During the peptide synthesis, the twisted NBA structure from the Ser/Thr ligation serves as an efficient aggregation disruptor. Also, both O- and S- NBA scaffolds can be readily introduced at different stages of synthesis, either by the SPPS coupling of easily prepared building blocks2, 5 or via late-stage chemical ligation3.

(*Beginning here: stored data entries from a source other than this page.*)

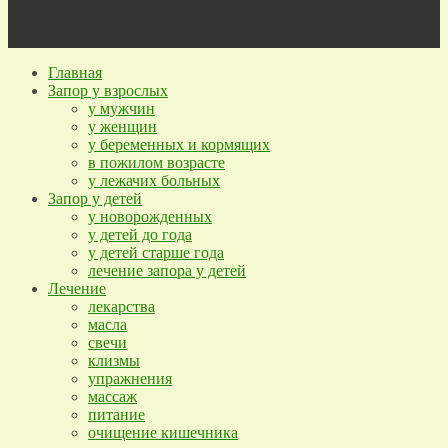
Главная
Запор у взрослых
у мужчин
у женщин
у беременных и кормящих
в пожилом возрасте
у лежачих больных
Запор у детей
у новорожденных
у детей до года
у детей старше года
лечение запора у детей
Лечение
лекарства
масла
свечи
клизмы
упражнения
массаж
питание
очищение кишечника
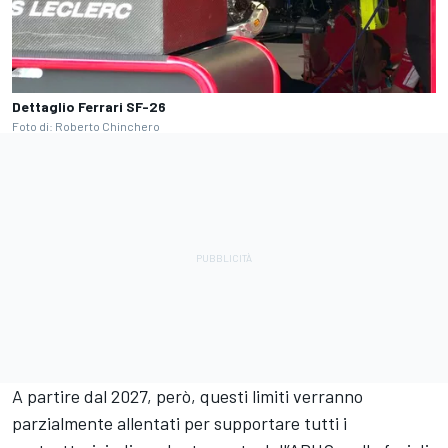
Dettaglio Ferrari SF-26
Foto di: Roberto Chinchero
A partire dal 2027, però, questi limiti verranno
parzialmente allentati per supportare tutti i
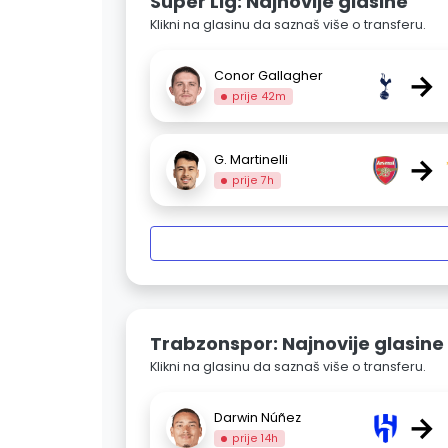
Super Lig: Najnovije glasine
Klikni na glasinu da saznaš više o transferu.
→
Conor Gallagher
prije 42m
→
G. Martinelli
prije 7h
Trabzonspor: Najnovije glasine
Klikni na glasinu da saznaš više o transferu.
→
Darwin Núñez
prije 14h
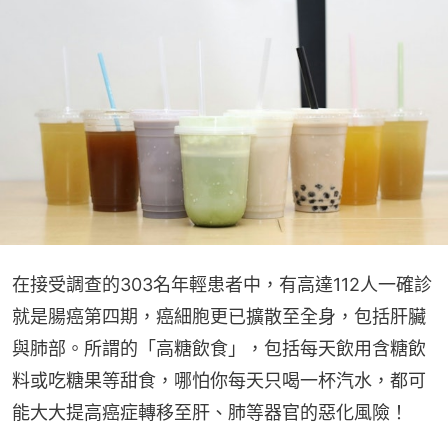
在接受調查的303名年輕患者中，有高達112人一確診
就是腸癌第四期，癌細胞更已擴散至全身，包括肝臟
與肺部。所謂的「高糖飲食」，包括每天飲用含糖飲
料或吃糖果等甜食，哪怕你每天只喝一杯汽水，都可
能大大提高癌症轉移至肝、肺等器官的惡化風險！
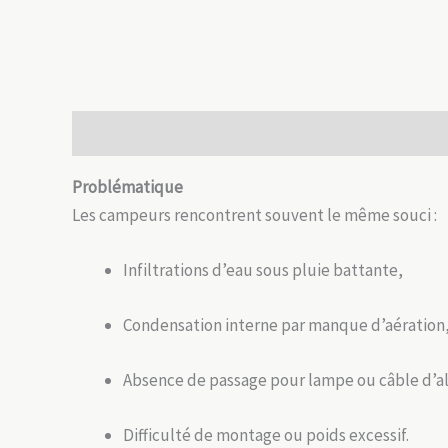
Description
Informations complémentaires
Avis
Problématique
Les campeurs rencontrent souvent le même souci :
Infiltrations d’eau sous pluie battante,
Condensation interne par manque d’aération
Absence de passage pour lampe ou câble d’a
Difficulté de montage ou poids excessif.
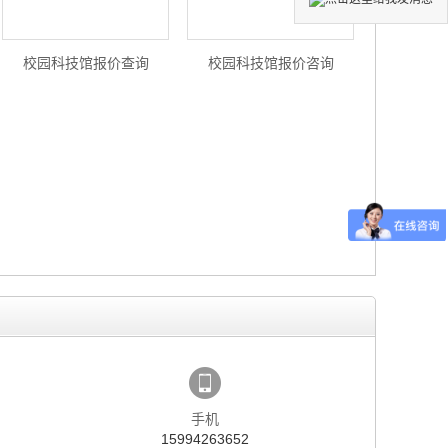
校园科技馆报价查询
校园科技馆报价咨询
手机
15994263652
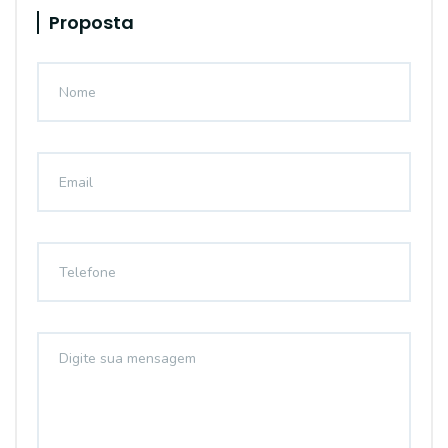
Proposta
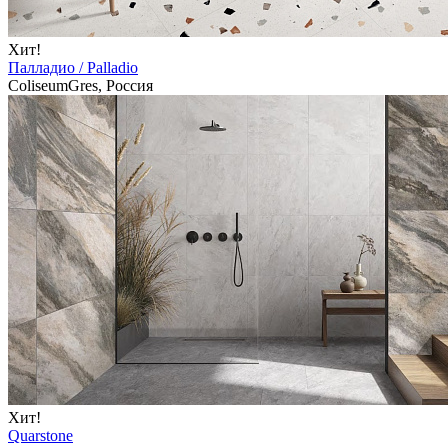
Хит!
Палладио / Palladio
ColiseumGres, Россия
Хит!
Quarstone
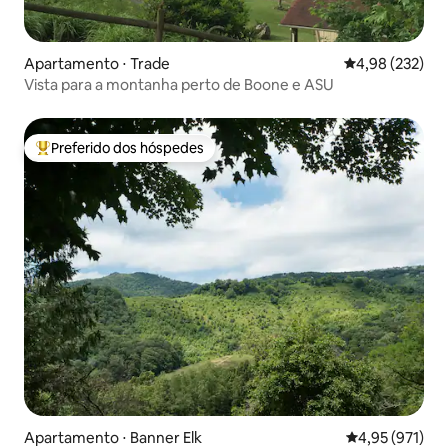
Apartamento ⋅ Trade
4,98 de uma av
4,98 (232)
Vista para a montanha perto de Boone e ASU
Preferido dos hóspedes
Entre os melhores preferidos dos hóspedes
Apartamento ⋅ Banner Elk
4,95 de uma av
4,95 (971)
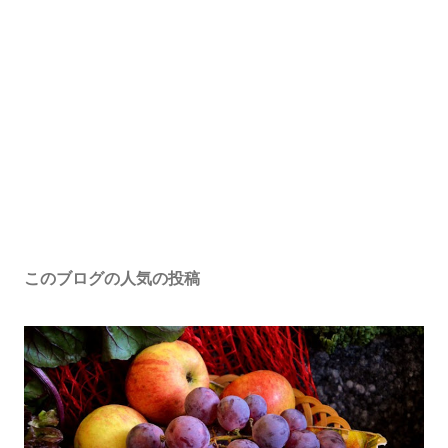
このブログの人気の投稿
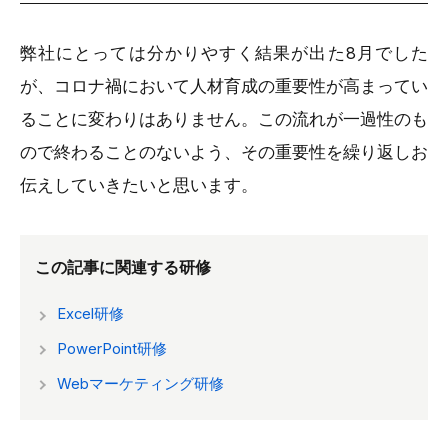
弊社にとっては分かりやすく結果が出た8月でした
が、コロナ禍において人材育成の重要性が高まってい
ることに変わりはありません。この流れが一過性のも
ので終わることのないよう、その重要性を繰り返しお
伝えしていきたいと思います。
この記事に関連する研修
Excel研修
PowerPoint研修
Webマーケティング研修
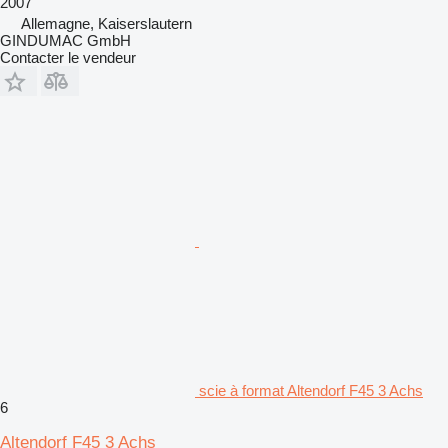
2007
Allemagne, Kaiserslautern
GINDUMAC GmbH
Contacter le vendeur
scie à format Altendorf F45 3 Achs
6
Altendorf F45 3 Achs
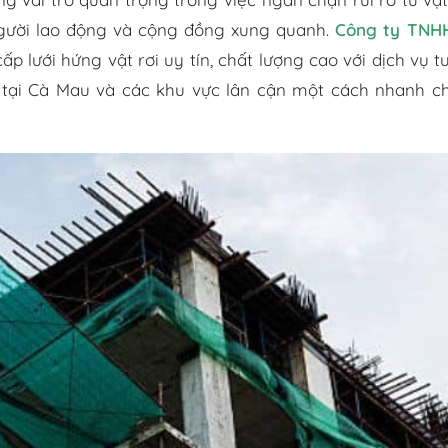
 người lao động và cộng đồng xung quanh.
Công ty TNH
ấp lưới hứng vật rơi uy tín, chất lượng cao với dịch vụ t
 tại Cà Mau và các khu vực lân cận một cách nhanh c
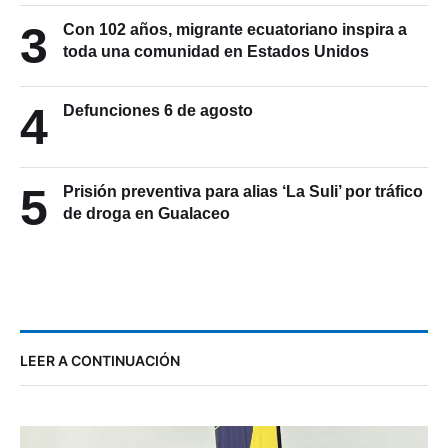
3
Con 102 años, migrante ecuatoriano inspira a
toda una comunidad en Estados Unidos
4
Defunciones 6 de agosto
5
Prisión preventiva para alias ‘La Suli’ por tráfico
de droga en Gualaceo
LEER A CONTINUACIÓN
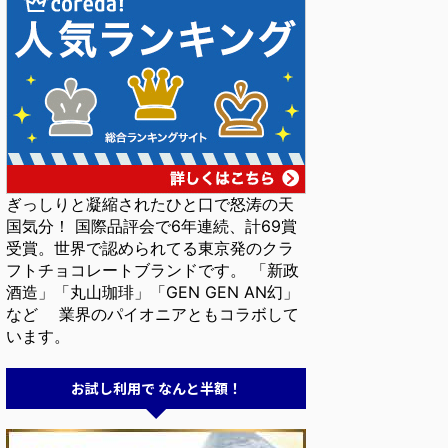
ぎっしりと凝縮されたひと口で怒涛の天
国気分！ 国際品評会で6年連続、計69賞
受賞。世界で認められてる東京発のクラ
フトチョコレートブランドです。 「新政
酒造」「丸山珈琲」「GEN GEN AN幻」
など 業界のパイオニアともコラボして
います。
お試し利用で なんと半額！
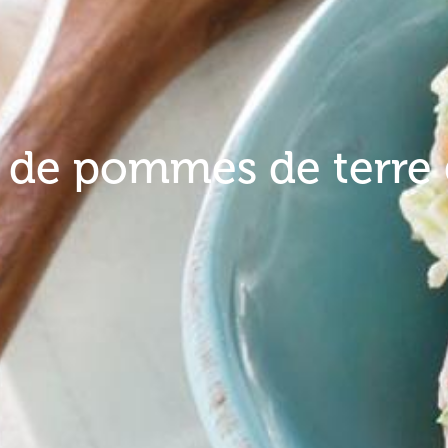
 de pommes de terre 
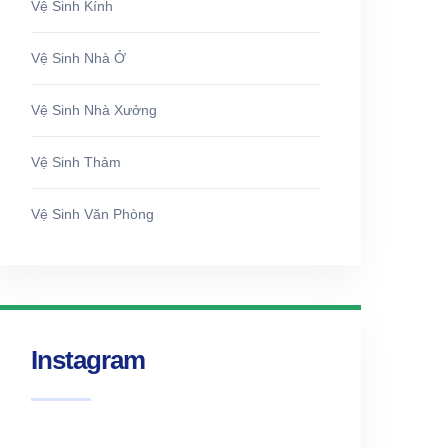
Vệ Sinh Kính
Vệ Sinh Nhà Ở
Vệ Sinh Nhà Xưởng
Vệ Sinh Thảm
Vệ Sinh Văn Phòng
Instagram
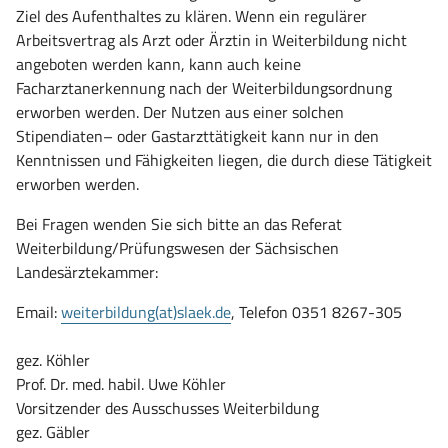
Ziel des Aufenthaltes zu klären. Wenn ein regulärer
Arbeitsvertrag als Arzt oder Ärztin in Weiterbildung nicht
angeboten werden kann, kann auch keine
Facharztanerkennung nach der Weiterbildungsordnung
erworben werden. Der Nutzen aus einer solchen
Stipendiaten– oder Gastarzttätigkeit kann nur in den
Kenntnissen und Fähigkeiten liegen, die durch diese Tätigkeit
erworben werden.
Bei Fragen wenden Sie sich bitte an das Referat
Weiterbildung/Prüfungswesen der Sächsischen
Landesärztekammer:
Email:
weiterbildung(at)slaek.de
, Telefon 0351 8267-305
gez. Köhler
Prof. Dr. med. habil. Uwe Köhler
Vorsitzender des Ausschusses Weiterbildung
gez. Gäbler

Meanwhile, the unnatural Cys/Pen residue in the S-NBA can be converted into Ala/Val by desulfurization,4 covering broader substrate scope of NBA insertion. The utility of NBA strategy was further demonstrated by successful syntheses of various challenging peptides and proteins, including amylin, crambin, RANTES, ubiquitin, histones, erythropoietin and human programmed death ligand 1 (PD-L1 IgV). To sum up, the NBA strategy provides a flexible and robust platform to synthesize difficult peptides and proteins in an efficient way.
[1] Sun, Z.; Liu, H.; Li, X. Chem, 2024, 10, 767–799.
[2] Wu, H.; Sun, Z.; Li, X. Angew. Chem. Int. Ed. 2023, e202310624.
[3] Wu, H.#; Sun, Z.#; Li, X. Angew. Chem. Int. Ed. 2024, e202403396 (# equal contribution).
[4] Sun, Z. et al. Chem, 2022, 8, 2543–2557.
[5] Sun, Z.#; Wu, H.#; Zhang, Y.#; Li, X. in preparation.